Nico seemed to feel as if he were invincible. As if the pair of hard-won mistrials had somehow guaranteed his future infallibility.
“That’s not the point, and you know it,” he said. “What’s the point of baiting the bear unnecessarily?”
“He’s been nipping at our heels for years. Harrying us. All those stories and articles. I want to take his measure for a moment.” He hunched his shoulders and spread his big hands. “A little talk. That’s all.”
“A little talk is often a dangerous thing.”
Nicholas Balagula emitted a short dry laugh. “If danger was what I had in mind, Mikhail, I’d send Gerardo and Ramón, and then our nosy Mr. Frank Corso would know what danger is all about.”
Ivanov opened his mouth to object, but it was too late. Nico was already on his feet, already stepping out from behind the defense table and walking across the silent courtroom. His hands swung at his sides as he strolled toward the lone spectator at the other end of the room.
Behind his stone face, Ivanov inwardly grimaced and then began moving in the same direction, vowing, as he walked, that when this was over and they were both finally free and clear, he would retire to his villa in Nice.
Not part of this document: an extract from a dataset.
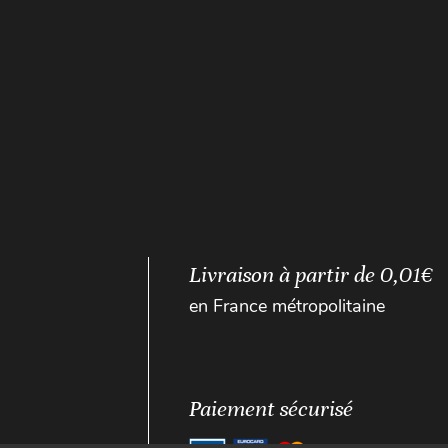
Livraison à partir de 0,01€
en France métropolitaine
Paiement sécurisé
Maybe take a mistress. Perhaps a woman with children, upon whom he could dote in his old age.
At the far end of the room, Raymond Butler stopped talking and pressed the phone hard against his chest. Renee Rogers stood statue-still as Nicholas Balagula walked past the prosecution table and then began to veer toward the rail…toward Corso.
Balagula stopped at the rail, six feet from the chair in which Corso sat.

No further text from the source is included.